Tunel dłużej w remoncie. Kierowcy wściekli
29 listopada 2018
Remontowany już od kilku tygodni tunel na legionowskim Przystanku przyprawia kierowców zmuszonych do codziennej przeprawy przez tory o poranne i popołudniowe mdłości. Niestety naprawa zniszczonej nawierzchni potrwa dłużej niż planowano.

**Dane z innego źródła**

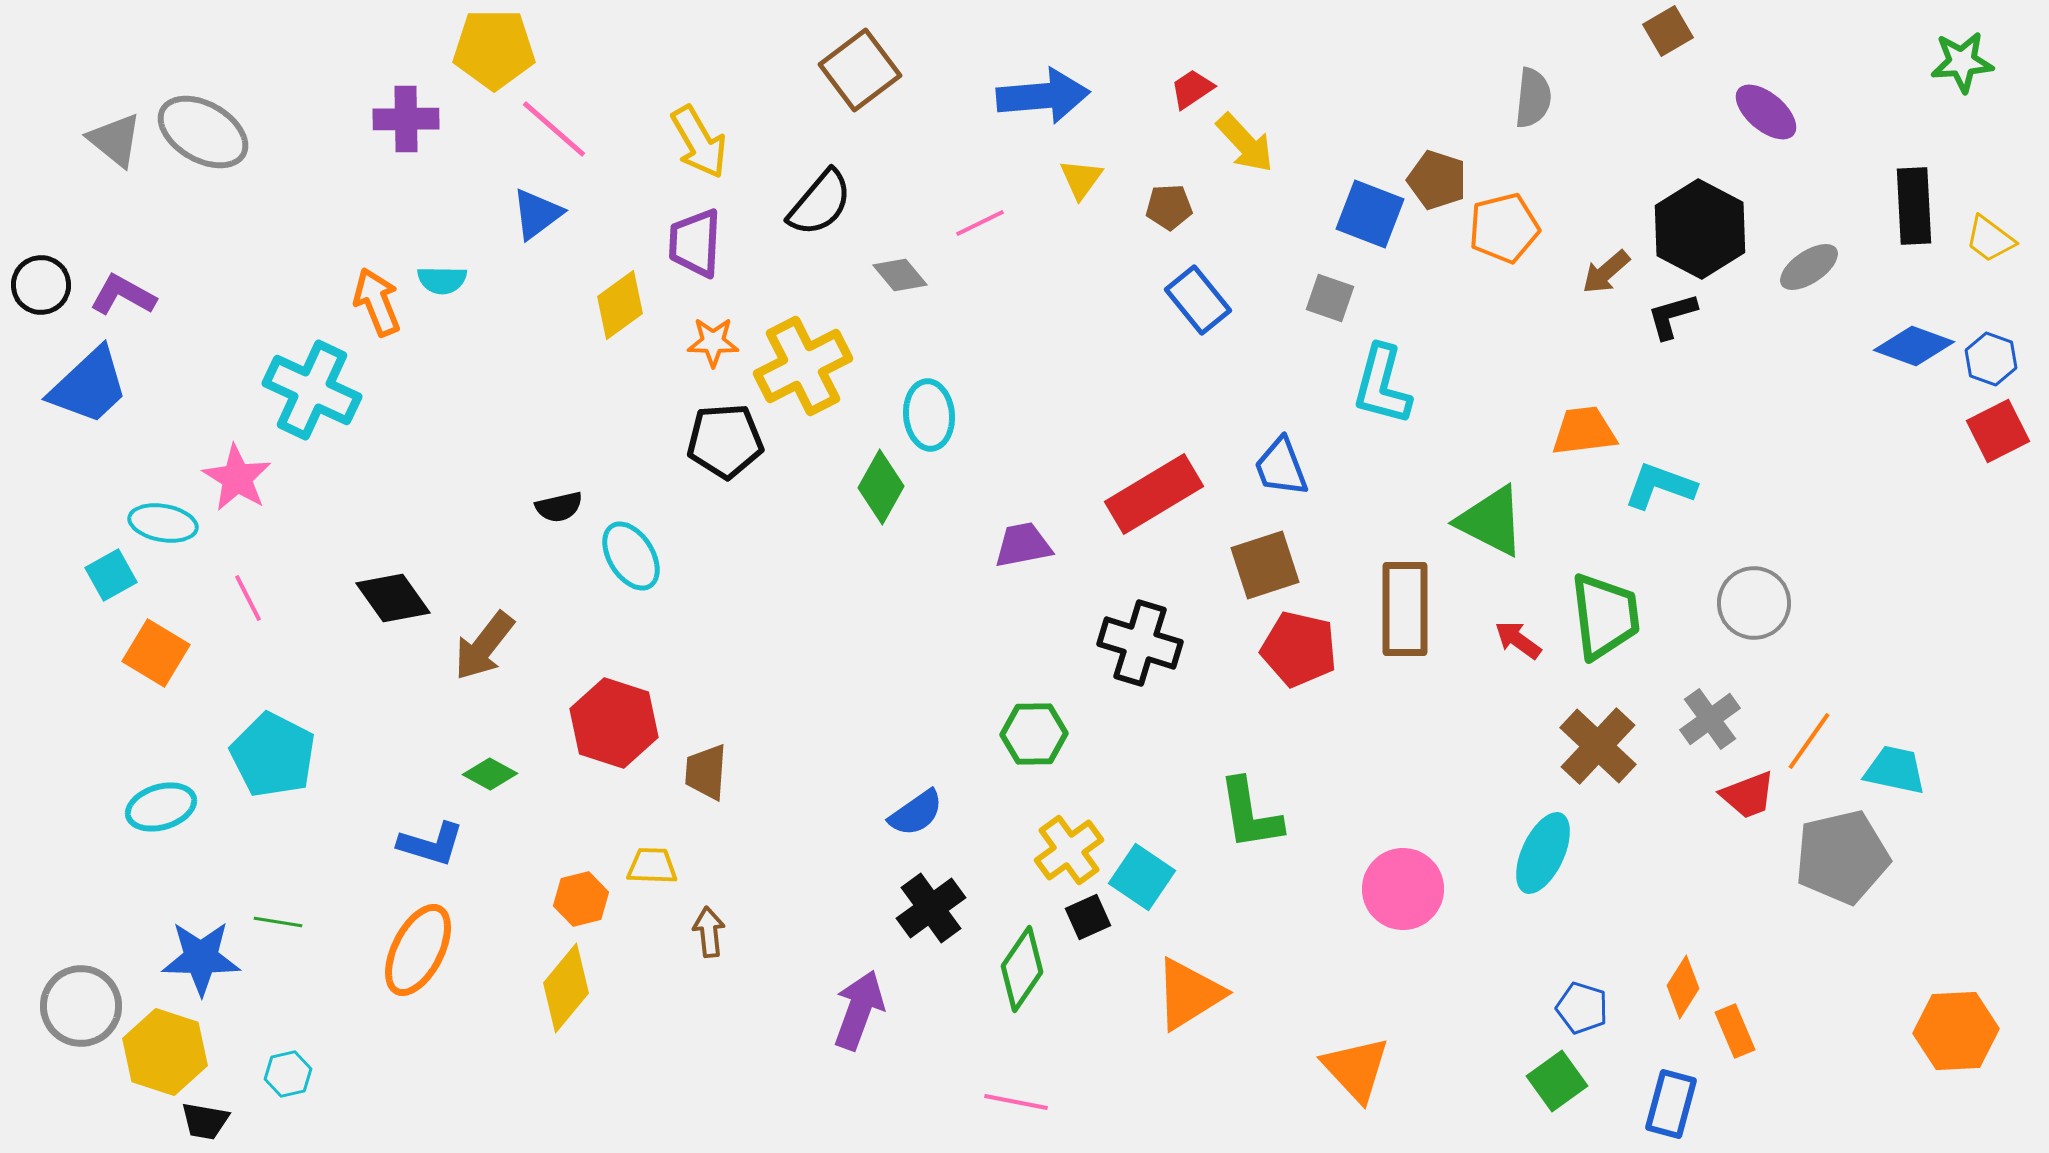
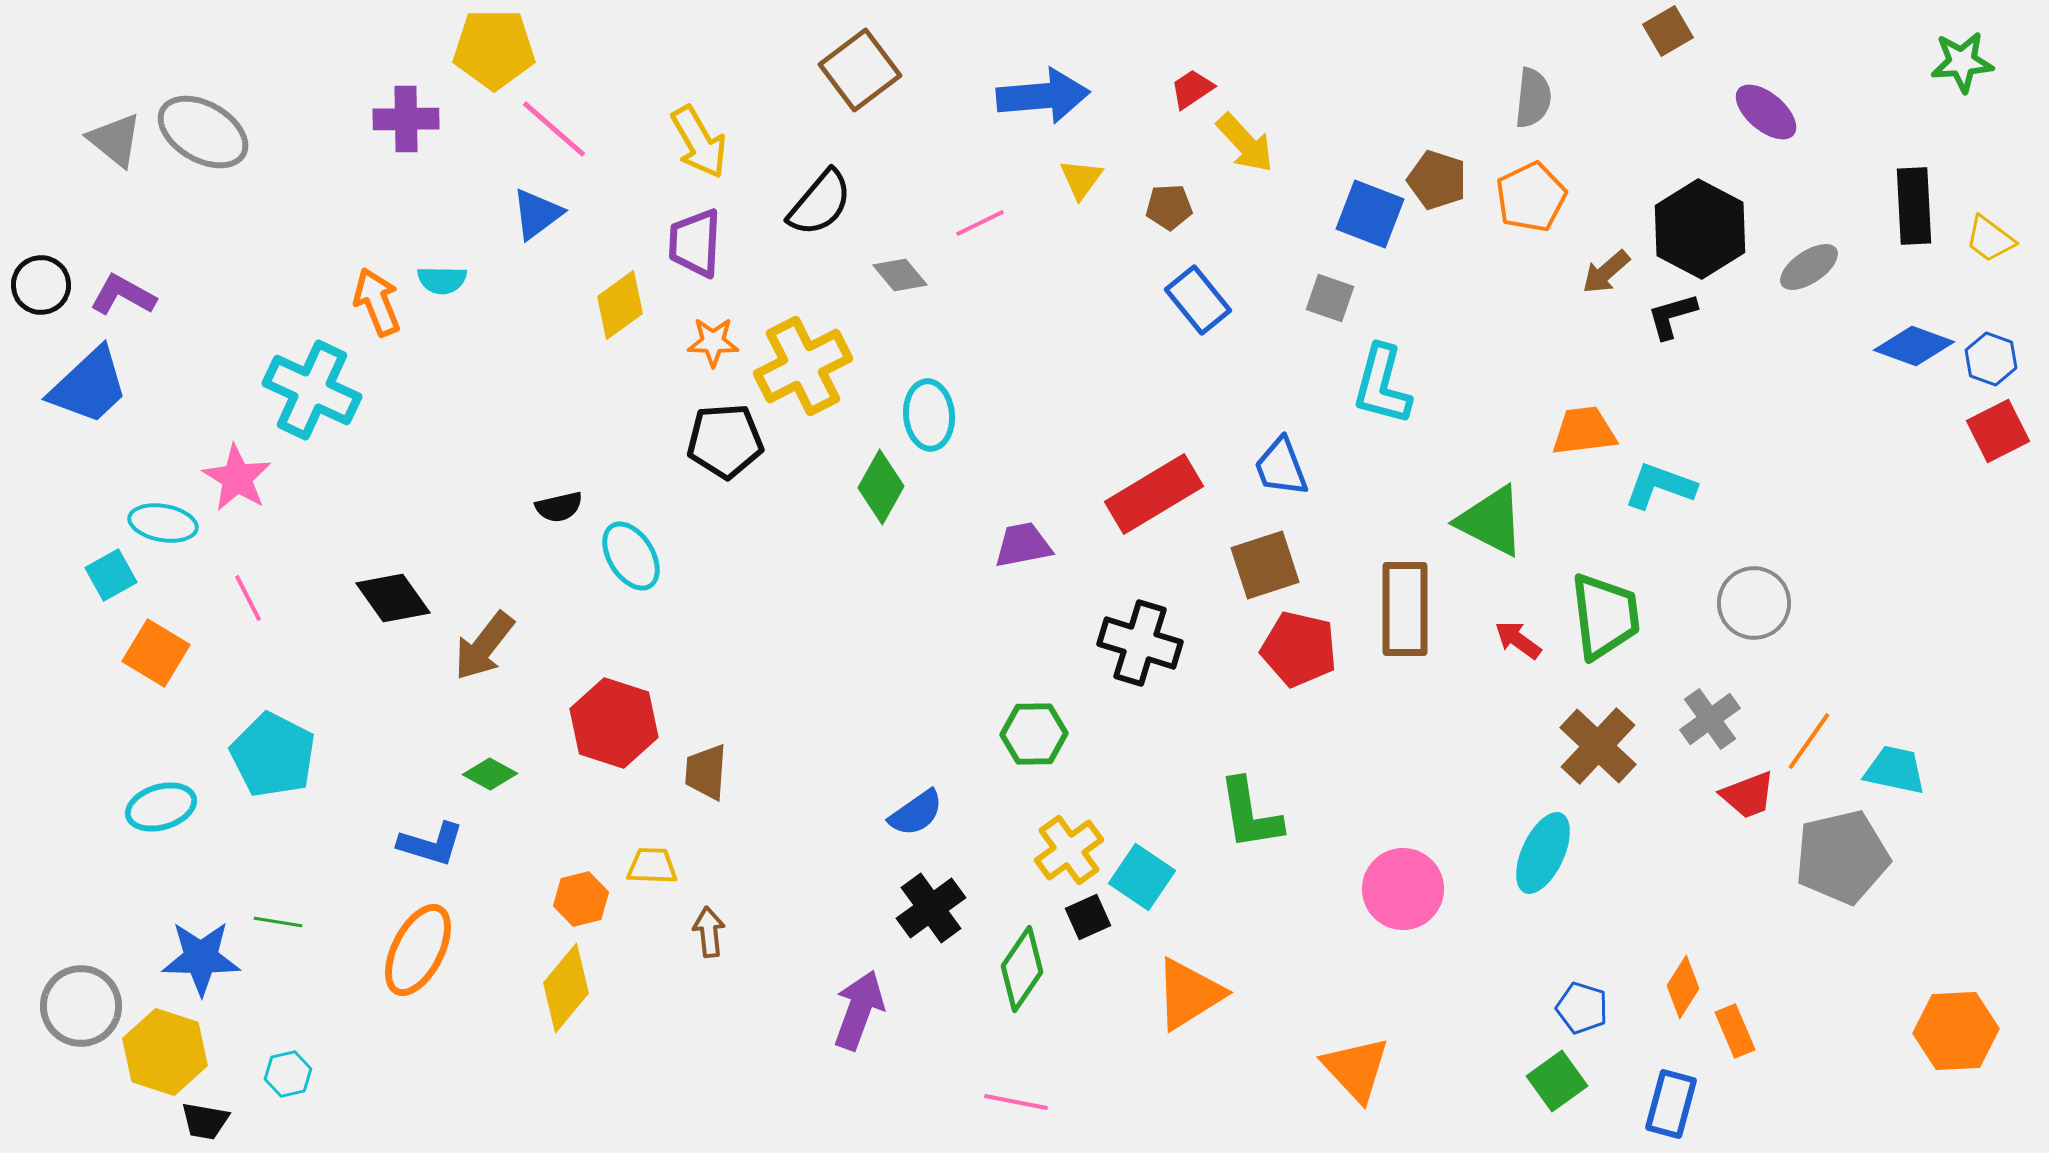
orange pentagon at (1504, 228): moved 27 px right, 31 px up; rotated 12 degrees counterclockwise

- Godzina 18. Tunel niby w remoncie, korek ogromny, a robotników nie widać. W tak newralgicznym miejscu prace powinny odbywać się na dwie zmiany - komentuje na Facebooku pan Aleksander. Inni mieszkańcy dodają, że przecież PKP PLK wiedziało o konieczności wykonania remontu już od roku, więc mógł on zostać przeprowadzony w wakacje. - Przeprawa na drugą stronę torów to teraz pół godziny stania w korku. Tunel zatkany, wiadukt zablokowany, kolejka przed szlabanem na Kwiatowej gigantyczna. Masakra - ocenia sytuację komunikacyjną w mieście pani Ewelina. - O godzinie 8:20 dwóch pracowników kieruje ruchem i tylko jeden wykonuje prace przy nawierzchni - relacjonuje Olo. - Dobrze, że kierują ruchem, bo rano i po południu pół miasta stanęłoby w korku. Światła ustawione na obie strony tak samo się nie sprawdzają: z jednej strony przejadą cztery samochody i jest pusto, a w drugą kilometr samochodów stoi na czerwonym - mówi pani Ania. - Jak sterują ruchem, to nie pracują przy naprawie jezdni. To absurd - ocenia inny internauta.
Wszędzie korki
Remont tunelu jest konieczny, bo w nawierzchni jezdni pojawiły się wybrzuszenia. Jesienią ubiegłego roku przy wlotach do tunelu ustawiono znaki drogowe ostrzegające o nierównościach oraz ograniczające dopuszczalną prędkość do 40 km/h. Ekspertyza wykazała, że nierówność powstała w wyniku wysokiego poziomu wód gruntowych oraz nieszczelnej izolacji. PKP Polskie Linie Kolejowe S.A. wybrały wykonawcę, który naprawia nawierzchnię i odwodnienie w tunelu za ok. 250 tys. zł. Na czas remontu sytuacja komunikacyjna w ciągu ulic Aleja Róż-Krakowska stała się jednak tragiczna. Ominięcie tego miejsca nie jest dla kierowców takie proste. Najbliższe bezkolizyjne przejazdy przez tory znajdują się po około 3 km od legionowskiego tunelu - są to wiadukty w Chotomowie i na drodze krajowej 61, która i tak jest przeładowana. Odkąd trwa remont tunelu na legionowskim Przystanku, można zaobserwować także dużo większe natężenie ruchu na prowadzącej do wiaduktu ul. Chotomowskiej w Jabłonnie.
Jeszcze tydzień?
Z wcześniejszych informacji PKP PLK wynikało, że remont w tunelu planowany jest do 30 listopada, a dla ułatwienia wprowadzono ręczne sterowanie ruchem w godzinach szczytu. Wykonawca napotkał niestety na dodatkowe problemy, co wiąże się z przesunięciem tego terminu. - Zależy nam na jak najszybszym usprawnieniu ruchu w tej części miasta i usunięciu wypukłości w tunelu drogowym w ciągu Al. Róż. Wykonawca przygotowuje się do ułożenia w miejscu naprawy nawierzchni asfaltowej. W trakcie realizacji robót konieczne okazało się wykonanie dodatkowych prac, których nie uwzględniała wykonana wcześniej ekspertyza. W związku z tym roboty będą realizowane jeszcze w kolejnym tygodniu - mówi Magdalena Janus z zespołu prasowego PKP Polskie Linie Kolejowe S.A. Zatem kierowcy, przynajmniej do 7 grudnia muszą uzbroić się w cierpliwość.